Southwest aftermath: Ryanair says all engines comply with rules

Company has inspected 70 aircraft and found all meet requirements

A Ryanair Boeing 737 aircraft. Photograph: Gleb Garanich/Reuters

A Ryanair Boeing 737 aircraft. Photograph: Gleb Garanich/Reuters

 

Ryanair has confirmed that all 70 of its aircraft with the same engine as the Southwest Airlines flight that recently suffered from disastrous engine failure have been inspected and are in full compliance with safety requirements.

On Tuesday Southwest Airlines flight 1380 made an emergency landing on the back of an engine failure.

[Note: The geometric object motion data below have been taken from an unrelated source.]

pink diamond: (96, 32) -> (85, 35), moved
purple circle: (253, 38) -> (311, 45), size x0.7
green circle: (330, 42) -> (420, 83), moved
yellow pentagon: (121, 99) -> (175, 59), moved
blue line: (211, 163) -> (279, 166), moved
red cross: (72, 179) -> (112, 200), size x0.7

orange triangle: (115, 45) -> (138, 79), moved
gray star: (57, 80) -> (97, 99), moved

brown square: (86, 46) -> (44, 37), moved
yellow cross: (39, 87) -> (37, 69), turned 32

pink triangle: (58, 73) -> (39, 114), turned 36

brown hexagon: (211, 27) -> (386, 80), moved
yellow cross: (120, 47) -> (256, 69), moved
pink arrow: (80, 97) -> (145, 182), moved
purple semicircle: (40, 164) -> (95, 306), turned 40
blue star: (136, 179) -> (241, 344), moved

The engine in question, a CFM56-7B developed by GE Aviation and Safran Aircraft Engines, is one of the most common in the industry with around 30,000 produced since 1980.

Checks or actions

“If any further checks or actions are required following the incident in the USA then these will be promptly and fully complied with, as is our policy,” a Ryanair spokesman told The Irish Times.

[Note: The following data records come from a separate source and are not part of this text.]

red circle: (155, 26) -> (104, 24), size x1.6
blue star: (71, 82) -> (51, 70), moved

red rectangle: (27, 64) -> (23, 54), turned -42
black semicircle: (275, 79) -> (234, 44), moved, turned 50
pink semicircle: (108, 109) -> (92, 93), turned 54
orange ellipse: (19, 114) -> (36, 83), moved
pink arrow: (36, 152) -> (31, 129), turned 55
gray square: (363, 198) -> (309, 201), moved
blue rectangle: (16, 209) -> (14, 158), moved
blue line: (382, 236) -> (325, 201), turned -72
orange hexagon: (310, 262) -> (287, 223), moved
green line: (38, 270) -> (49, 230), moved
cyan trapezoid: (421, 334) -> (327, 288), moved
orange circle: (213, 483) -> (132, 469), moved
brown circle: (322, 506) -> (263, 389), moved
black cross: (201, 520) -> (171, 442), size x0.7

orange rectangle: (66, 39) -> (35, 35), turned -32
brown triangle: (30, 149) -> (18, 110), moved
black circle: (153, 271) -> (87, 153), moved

He said that that inspections had found full compliance with engine-maker CFM’s directives and those of the European Aviation Safety Agency (EASA).

Separately, the company is due to take delivery of a new Boeing 737-700 this evening in a direct eight-hour flight from Seattle. This is one of 30 aircraft being delivered this year as the budget airline plans for traffic to increase to 200 million customers annually by 2024.